The leader of a foiled plot to kidnap the Michigan governor, Gretchen Whitmer, was sentenced on Tuesday to 16 years in prison.
The sentence handed down to Adam Fox stemmed from his conviction at a second federal trial in Grand Rapids, Michigan, in August, for conspiring to abduct the Democrat and blow up a bridge so the kidnappers could escape.
Barry Croft Jr, who co-led the plot, was also found guilty at that trial. He is due to be sentenced on Wednesday.
Fox and Croft were accused of spearheading a conspiracy to foment anti-government extremists shortly before the 2020 elections. Their arrests, and the apprehension of 12 others, spoke to extensive social and political strife in the US that characterized 2020, a year of pandemic and protest, often in the shape of violent extremism.
Whitmer was not harmed. Federal agents embedded with the extremists ended the conspiratorial activities by autumn.
“They had no real plan for what to do with the governor if they actually seized her,” Nils Kessler, a prosecutor on the case, wrote in a court filing. “Paradoxically, this made them more dangerous, not less.”

Prosecutors said the men’s scheme was meant to spur a “second American revolution”. They said Fox was the mastermind behind the plan to enter Gretchen’s vacation home, capture her at gunpoint and then force her to stand “trial” on fake treason charges – and face the death penalty.

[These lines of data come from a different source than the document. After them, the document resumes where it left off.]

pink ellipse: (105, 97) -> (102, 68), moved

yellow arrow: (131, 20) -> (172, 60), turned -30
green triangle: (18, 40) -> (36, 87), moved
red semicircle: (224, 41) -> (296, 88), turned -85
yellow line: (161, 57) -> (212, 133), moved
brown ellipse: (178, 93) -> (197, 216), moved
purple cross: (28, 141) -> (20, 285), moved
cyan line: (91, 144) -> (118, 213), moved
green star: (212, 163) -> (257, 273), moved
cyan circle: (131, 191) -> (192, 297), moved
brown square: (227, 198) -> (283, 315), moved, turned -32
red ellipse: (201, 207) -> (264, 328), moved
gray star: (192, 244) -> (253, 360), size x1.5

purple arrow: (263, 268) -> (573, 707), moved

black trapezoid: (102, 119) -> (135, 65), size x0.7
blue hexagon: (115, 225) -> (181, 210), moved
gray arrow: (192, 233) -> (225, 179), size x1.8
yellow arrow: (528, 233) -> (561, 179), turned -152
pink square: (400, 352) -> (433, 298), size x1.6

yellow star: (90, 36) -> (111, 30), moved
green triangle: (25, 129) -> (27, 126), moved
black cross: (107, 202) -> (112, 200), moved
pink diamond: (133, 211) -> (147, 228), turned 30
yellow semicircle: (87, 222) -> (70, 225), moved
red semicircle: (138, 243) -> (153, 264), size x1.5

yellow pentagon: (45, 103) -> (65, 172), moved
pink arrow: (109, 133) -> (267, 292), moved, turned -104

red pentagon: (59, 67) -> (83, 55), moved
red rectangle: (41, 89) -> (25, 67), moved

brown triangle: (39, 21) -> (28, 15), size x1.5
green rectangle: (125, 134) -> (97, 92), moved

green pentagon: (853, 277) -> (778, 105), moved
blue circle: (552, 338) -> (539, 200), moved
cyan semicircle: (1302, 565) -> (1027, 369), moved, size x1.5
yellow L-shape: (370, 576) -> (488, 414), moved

The men were angered by public health policies Whitmer put in place to fight the Covid-19 pandemic. Whitmer also butted heads with the then president Donald Trump over such restrictions.
She claimed Trump fanned the flames of political extremism. At one campaign event in the state, his attacks spurred shouts of “lock her up”.
Fox and Croft convened with ideologically aligned extremists in Ohio. They carried out weapons training in Wisconsin and Michigan and surveilled Whitmer’s vacation residence using night-vision goggles, according to reports detailing evidence against the men.
“People need to stop with the misplaced anger and place the anger where it should go, and that’s against our tyrannical … government,” Fox said in spring 2020, referring to Covid-19 regulations and perceived affronts to gun owners.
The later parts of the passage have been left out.